The horse has got better with age and this season he has finished third in the Welsh National and a fine second in the Irish Gold Cup.

TIDAL BAY CAN become the first top weight since Red Rum in 1977 — and, at 13 the oldest horse in over 90 years — to win the world’s greatest steeplechase, the Grand National today.

Tidal Bay, who would be the same age as Sergeant Murphy when he won in 1923, will face 39 rivals including former 2011 Cheltenham Gold Cup champion Long Run over the fearsome 30 fences, which despite being modified over the years still represent the greatest challenge in jumps racing.

Tidal Bay has got better with age and this season he has finished third in the Welsh National and a fine second in the Irish Gold Cup.

While his previous foray in the National saw him get only as far as the 10th fence, trainer Paul Nicholls, who won with Neptune Collonges in 2012, has always believed in his chances and his jockey Sam Twiston-Davies dismissed the doubts concerning him as being too old.

“Tidal Bay is no normal 13-year-old,” 21-year-old Twiston-Davies told BBC Sport.

“It wouldn’t worry me at all about his age and what the statistics say. His form is very solid. He was second in an English Hennessy, then an Irish one.

“If anything the handicapper has given him a bit of a chance.”

Long Run should give Tidal Bay a run for his money at Aintree, but the Nicky Henderson-trained horse has looked a shadow of the class act he was in previous years and his tendency to go in low to ordinary fences could cause him problems.

However, his amateur rider Sam Waley-Cohen is a master over the fences and showed that again on Thursday when riding in the colours of his father Robert he guided Warne to victory in the amateurs Grand National, The Foxhunters Chase for his third win in the race.

Waley-Cohen, who has a good record in the National having finished second, fourth and fifth in four starts, said he believes his gallant little horse will take to the fences.

- Headgear not required -

“I think the size of the fences and the fact they are something he’s never seen before will help with his concentration, I don’t think he’ll need any headgear,” said the 31-year-old, who is a dentist by profession.

“It’s a race that has been very kind to me and as Long Run has had such an impact on the life of everybody in our family, it would be amazing if he could win it.”

For Henderson the National represents the one major race he has yet to win despite going close on several occasions and the 63-year-old has another live contender in Triolo d’Alene, who won the top class Hennessy Gold Cup last November.

Waley-Cohen for his part believes Teaforthree represents the greatest danger, and a decent run in the Gold Cup suggests he can improve on last year’s third place behind outsider Auroras Encore.
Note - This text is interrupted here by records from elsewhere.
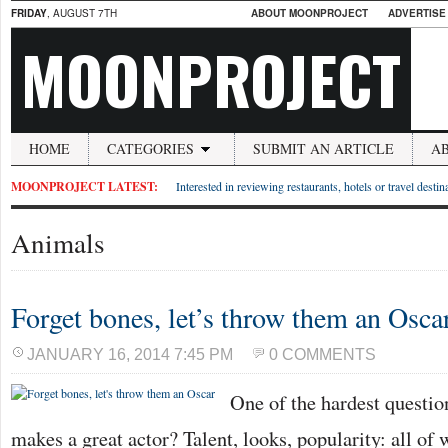
FRIDAY
, AUGUST 7TH
ABOUT MOONPROJECT
ADVERTISE
MOONPROJECT
HOME
CATEGORIES
SUBMIT AN ARTICLE
A
MOONPROJECT LATEST:
Interested in reviewing restaurants, hotels or travel desti
Animals
Forget bones, let’s throw them an Osca
JANUARY 16, 2014 7:45 PM
0 COMMENTS
One of the hardest questio
makes a great actor? Talent, looks, popularity: all of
Teaforthree’s trainer Rebecca Curtis — who is bidding to give Wales their first winner since Kirkland in 1905 — calls him a horse in a lifetime but says winning would not make it special because she would be only the third woman to train the winner after Jenny Pitman (1983 and ’95) and Venetia Williams in 2009.

“I don’t think it makes a difference what sex you are as long as you’re doing all right,” the 33-year-old told the Daily Mail.
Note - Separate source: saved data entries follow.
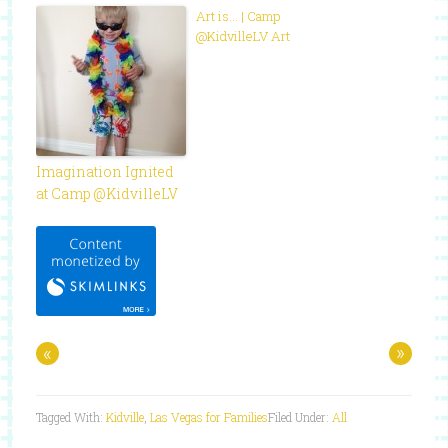
Art is… | Camp
@KidvilleLV Art
Imagination Ignited
at Camp @KidvilleLV
«
»
Tagged With:
Kidville
,
Las Vegas for Families
Filed Under:
All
“It’s results everyone notices. I don’t think being a woman trainer is seen as out of the ordinary anymore because there’s plenty of female trainers who do as well as the men.”

Others to consider as live chances would be champion jockey AP McCoy’s mount Double Seven — bidding to give the Irish their first win since Silver Birch in 2007 and trained by 2006 winning trainer Martin Brassil — Monbeg Dude, co-owned by former England rugby captain Mike Tindall, and Balthazar King, who is unbeaten this season.